Records supplied >>
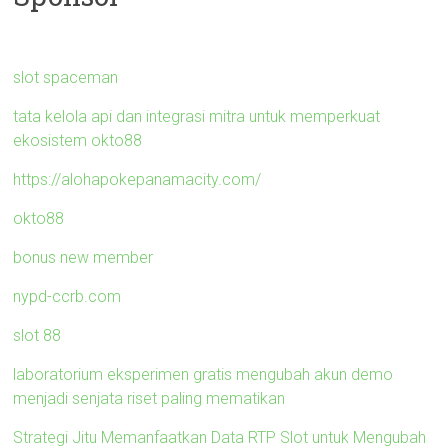
slot spaceman
tata kelola api dan integrasi mitra untuk memperkuat
ekosistem okto88
https://alohapokepanamacity.com/
okto88
bonus new member
nypd-ccrb.com
slot 88
laboratorium eksperimen gratis mengubah akun demo
menjadi senjata riset paling mematikan
Strategi Jitu Memanfaatkan Data RTP Slot untuk Mengubah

Exercise prompt >> Please output the listing above in full, exactly as given, without its images.

Finished exercise >>
slot spaceman
tata kelola api dan integrasi mitra untuk memperkuat
ekosistem okto88
https://alohapokepanamacity.com/
okto88
bonus new member
nypd-ccrb.com
slot 88
laboratorium eksperimen gratis mengubah akun demo
menjadi senjata riset paling mematikan
Strategi Jitu Memanfaatkan Data RTP Slot untuk Mengubah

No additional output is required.